2011年11月09日

天皇陛下について。93

「天皇の国家」において「民」をおもい、救うのは、ついに天皇である、という意識が、昭和天皇にはあった。それが、かれの「国民が戦争遂行にあたって政治、軍事両面で行ったすべての決定と行動に対する全責任を負う者」という、マッカーサーへの言葉になってあらわれたわけである。
松本健一

そして、天皇は、天皇制下の民主主義へと、進むというのが、松本氏の、意見である。

昭和天皇は、アメリカの短波放送を聞いていたというから、驚く。
そして、アメリカの論調に対して、非常に敏感に反応していたという。

マッカーサーとの、会見を、アメリカが、どのように、報じていたかを、天皇は、御心配されていた。

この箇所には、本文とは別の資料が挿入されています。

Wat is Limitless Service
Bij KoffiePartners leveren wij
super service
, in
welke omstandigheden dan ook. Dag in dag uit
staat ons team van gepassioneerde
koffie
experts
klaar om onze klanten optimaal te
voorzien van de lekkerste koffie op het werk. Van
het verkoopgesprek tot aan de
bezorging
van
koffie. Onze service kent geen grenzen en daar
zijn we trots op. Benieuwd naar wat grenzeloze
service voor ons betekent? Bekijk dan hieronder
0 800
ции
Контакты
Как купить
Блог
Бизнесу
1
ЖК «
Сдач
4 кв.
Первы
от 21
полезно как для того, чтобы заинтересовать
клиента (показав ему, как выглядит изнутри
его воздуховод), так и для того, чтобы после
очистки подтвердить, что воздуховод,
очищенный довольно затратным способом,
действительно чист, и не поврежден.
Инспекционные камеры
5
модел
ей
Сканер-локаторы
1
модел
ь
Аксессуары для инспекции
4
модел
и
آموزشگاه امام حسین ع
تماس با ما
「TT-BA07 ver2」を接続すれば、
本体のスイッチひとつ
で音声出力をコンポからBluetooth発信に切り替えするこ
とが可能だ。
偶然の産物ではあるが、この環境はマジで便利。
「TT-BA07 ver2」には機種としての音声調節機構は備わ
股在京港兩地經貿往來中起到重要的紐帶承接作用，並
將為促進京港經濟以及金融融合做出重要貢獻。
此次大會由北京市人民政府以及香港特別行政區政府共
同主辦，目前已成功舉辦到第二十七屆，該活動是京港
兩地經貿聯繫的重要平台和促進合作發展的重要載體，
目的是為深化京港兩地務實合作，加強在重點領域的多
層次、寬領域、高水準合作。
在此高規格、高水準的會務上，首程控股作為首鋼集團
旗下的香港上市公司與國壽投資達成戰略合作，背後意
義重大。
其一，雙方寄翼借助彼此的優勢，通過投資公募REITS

そして、その内容に、天皇のファシズムと、民主主義アメリカの対決という、図式を持って、対応していたことに、天皇は、憤慨する。

自分があたかもファシズムを信奉するが如くに思わるることが、最も堪え難きところなり、実際あまりに立憲的に処置し来たりしためにかくのごとき事態となりたりともいうべく、戦争の途中において今少し陛下は進んでご命令あたりしとの希望を聞かざるにはあらざりしも、努めて立憲的に運用したる積もりなり。戦争についても極力避けることに努力し・・・
木戸幸一内大臣書簡より 読みやすく書き直した

天皇は、出来る限り、立憲的な君主として、内閣が決めたことを、ベトーと言わず、裁可したと、弁明する。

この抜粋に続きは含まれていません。